2016年3月24日「木曜日」更新の日記

2016-03-24の日記のIMAGE
『あなたにとって良い住宅とはどういう住宅ですか』この質問に直ちに詳しく答えられた方は、ほとんどいないと思います。たいていは、「今より広い家」とか「今より勤め先に近い家」などという答えが浮かんだのではないでしょうか。その答えに対して、「"広い"とは何㎡あればいいのか」「"暖かい家"とはどの程度気密・断熱性能が高ければいいのか」などといった追加の質問をすると、ほとんどの方が答えることができなくなります。さらにややこしいのは、勤務先との距離も含めて、どの評価基準も現在の家との比較で、「今よりは良い」といっているために、「現在の家」がどうかによって、まったく評価が異なってしまうのです。よくある事態では、同じマンションに住む人が、一方は「暖かくて良い」マンションだと評価し、また一方が「マンションのくせに寒い」と評価することがあります。暑さ、寒さの感覚には個人差がありますが、この問題は、さらに前の住宅がどんな住宅だったかによって大きく変わってきます。一戸建ての、寒風が家の中を吹きぬける家に住んでいた人にとっては、マンションは天国です。では、果たして、そのマンションは良いのでしょうか、悪いのでしょうか。つまり、社会がある程度共通の評価尺度を持っていないと、その住宅が良いか悪いかは、一概に判断できないということです。日本には、未だに「何が良い住宅か」という評価を行うための基準がないのです。それでは、何をもって「日本の住宅の質が低い。もっと質を上げるべき」と主張することができるのでしょうか。それは、次のことを自問することで確認できます。『21世紀に今の住宅を残して、みんなで住みつづけていきたいか?』「住めば都」という言葉があるように、一般に人は住居に関しては保守的です。今の住宅に愛着を持っている人は多いでしょう。特に、高齢者には、歴史を持った住宅にこだわる方が多くいます。
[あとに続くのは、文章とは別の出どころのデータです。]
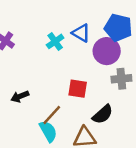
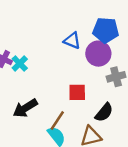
cyan cross: (55, 41) -> (20, 63), moved
black arrow: (20, 96) -> (25, 108), size x1.5

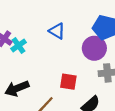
blue triangle: (72, 41) -> (57, 31), moved

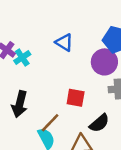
black arrow: (17, 88) -> (20, 104), turned -55

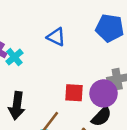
purple circle: (104, 62) -> (103, 93), moved

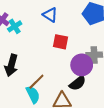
red square: (74, 93) -> (60, 42), moved

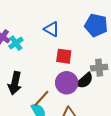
purple circle: (82, 65) -> (67, 83), moved
black semicircle: (78, 83) -> (85, 81), moved

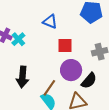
black semicircle: (85, 81) -> (89, 81), moved

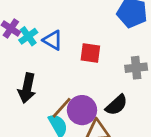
blue triangle: (50, 22) -> (53, 40), moved
purple circle: (71, 70) -> (82, 110), moved

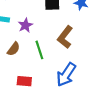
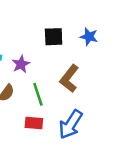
red rectangle: (24, 81) -> (34, 123), moved

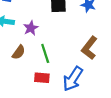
brown L-shape: (69, 79) -> (89, 48), moved

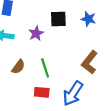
purple star: (31, 28) -> (36, 33), moved

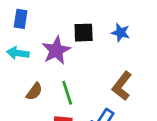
purple star: (36, 33) -> (56, 50), size x1.5

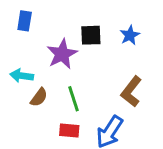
blue star: (121, 33) -> (130, 35), turned 30
cyan arrow: (18, 53) -> (22, 76), moved

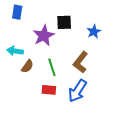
blue star: (130, 35) -> (94, 32), moved
brown L-shape: (131, 91) -> (81, 62), moved

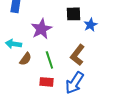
black square: (64, 22) -> (73, 14), moved

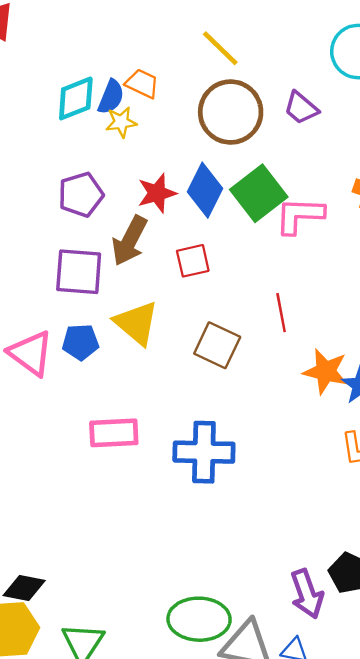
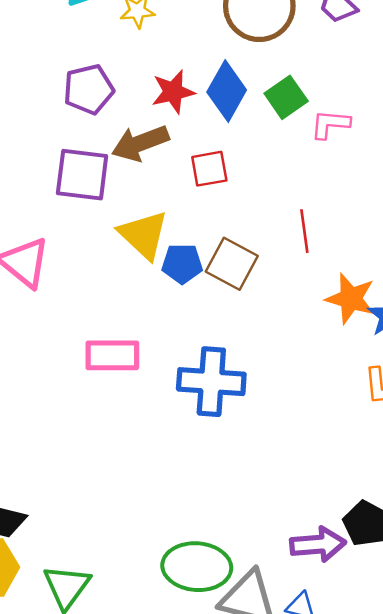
green square: (259, 193) -> (286, 97), size x0.7
pink L-shape: (300, 215) -> (330, 124), size x0.7
brown arrow: (130, 241) -> (140, 143), turned 39
blue pentagon: (80, 342) -> (182, 264), moved
purple arrow: (307, 594) -> (318, 544), turned -78

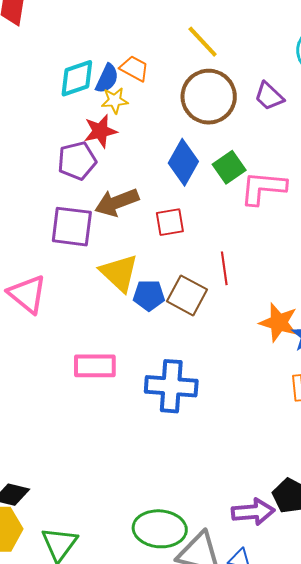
red star: (173, 92) -> (100, 131), moved
pink L-shape: (330, 124) -> (263, 188), size x1.5
red line: (304, 231) -> (224, 268), moved

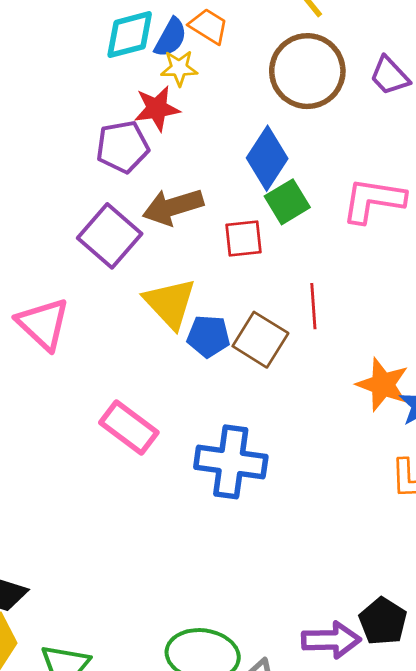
green square: (229, 167) -> (287, 202), moved
purple square: (72, 227) -> (110, 236), turned 30
pink rectangle: (95, 366) -> (129, 427), turned 33

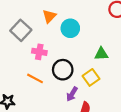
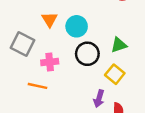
black circle: (63, 70) -> (87, 54), moved
orange line: (35, 78) -> (38, 86), moved

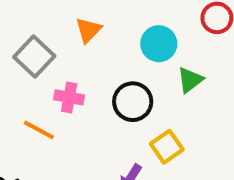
cyan circle: (77, 26) -> (159, 44), moved
green triangle: (119, 45) -> (190, 80), moved, turned -35

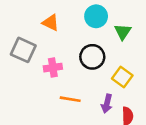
orange triangle: (88, 30) -> (51, 23), turned -30
orange line: (39, 130) -> (70, 99), moved

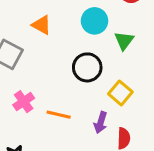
pink cross: (53, 68) -> (24, 102), moved, turned -30

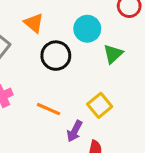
black circle: (87, 67) -> (56, 56), moved
orange line: (59, 115) -> (49, 109), moved

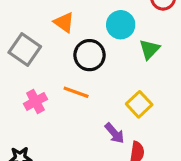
orange line: (49, 109) -> (76, 92), moved
purple arrow: (75, 131) -> (114, 133), turned -65

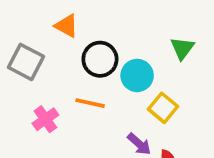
cyan circle: (121, 25) -> (137, 75), moved
green triangle: (150, 49) -> (182, 48), moved

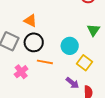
black circle: (100, 59) -> (34, 42), moved

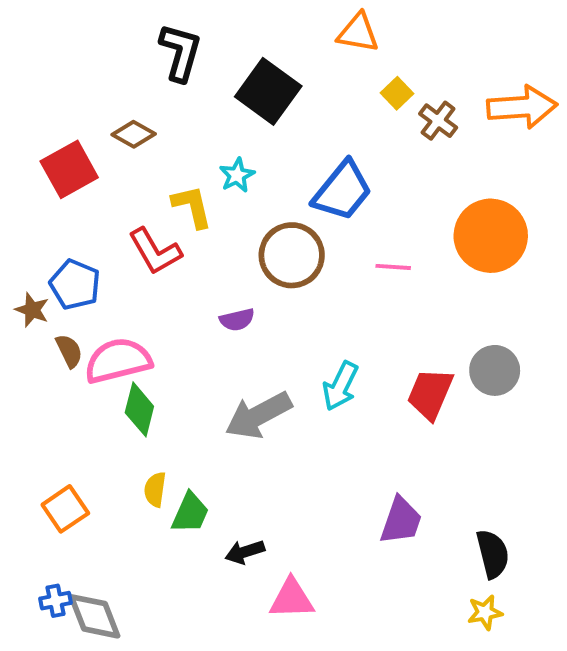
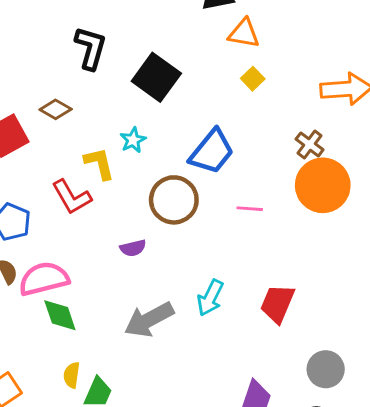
orange triangle: (358, 33) -> (244, 33), moved
brown cross: (438, 121) -> (310, 144), moved
gray circle: (495, 370) -> (326, 369), moved
green diamond: (139, 409) -> (60, 315), turned -33

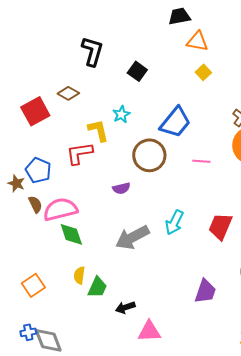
black square: (156, 77) -> (137, 71), size x0.6
red L-shape: (72, 197) -> (79, 153), turned 112

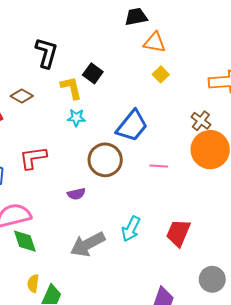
cyan star: (121, 114) -> (76, 118), turned 30
yellow L-shape: (98, 130) -> (71, 88), moved

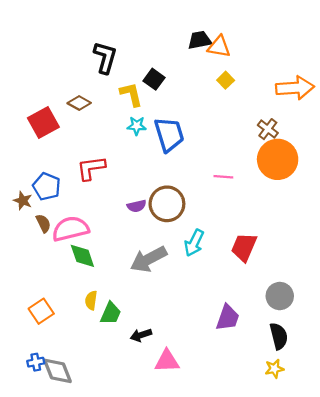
black trapezoid: (136, 17) -> (200, 40), moved
blue trapezoid: (132, 126) -> (169, 134), moved, turned -56
brown circle: (105, 160) -> (167, 204), moved

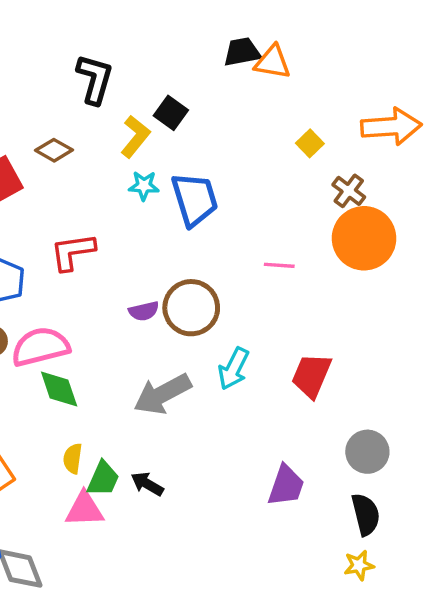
yellow square: (226, 80) -> (310, 143), moved
yellow L-shape: (131, 94) -> (135, 137), turned 52
black arrow: (141, 335) -> (147, 484), moved, turned 48
pink triangle: (167, 361) -> (85, 509), moved

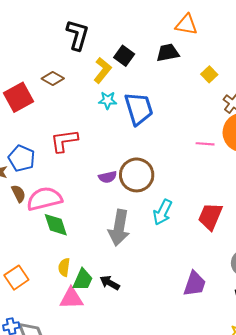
black trapezoid: (242, 52) -> (168, 53), moved
pink line: (279, 265) -> (205, 144), moved
gray arrow: (162, 394) -> (119, 228), turned -52

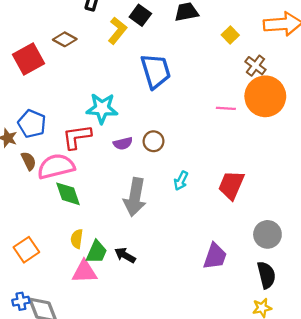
cyan star: (108, 100) -> (102, 108), moved, size x1.6
red L-shape: (64, 141) -> (77, 137), moved
brown circle: (137, 175) -> (154, 141), size x0.6
cyan arrow: (163, 212) -> (181, 181), size x0.7

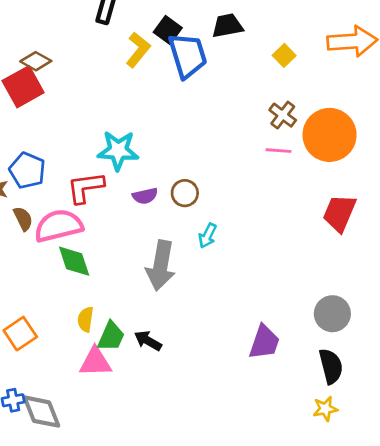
brown diamond: (65, 39) -> (36, 61), moved
brown cross: (255, 66) -> (283, 115), moved
blue trapezoid: (156, 71) -> (188, 55), moved
cyan arrow: (181, 181) -> (208, 236), moved
red trapezoid: (231, 185) -> (339, 213), moved

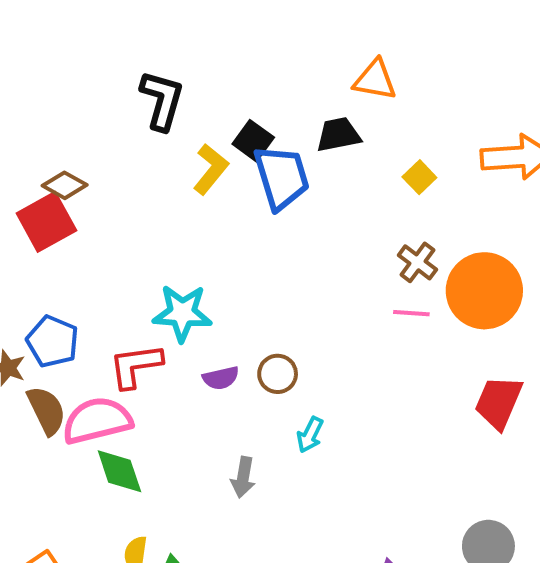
brown semicircle: (23, 219) -> (46, 410), size x1.4
gray arrow: (161, 265) -> (243, 477), size x0.6

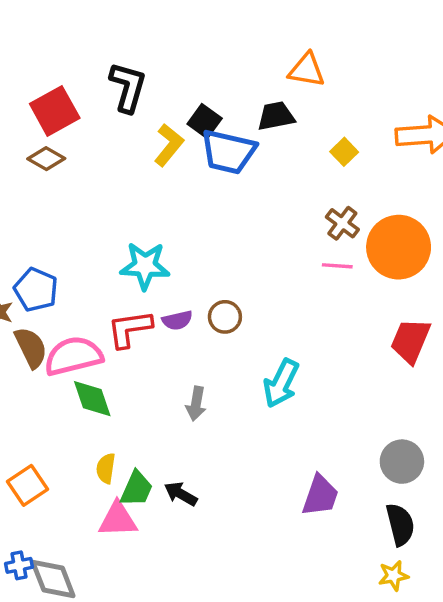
blue trapezoid: (282, 177) -> (228, 152), turned 120
red square: (46, 222) -> (55, 111), moved
red L-shape: (136, 366) -> (130, 329), moved
cyan arrow: (310, 435) -> (281, 383), moved, size x1.6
それでも、自分の孫子(まごこ)にまで今の家を継いでいってもらいたいか、というと答えは異なってきます。「自分はいいけどね……」ということになります。その答えのなかに、全体の評価があります。個別に分析的に評価しようとすると、明確な基準がないのでなかなか説明できないのですが、総合的に、直感的に評価すると、やはり日本の住宅は質的に向上していかないといけないのです。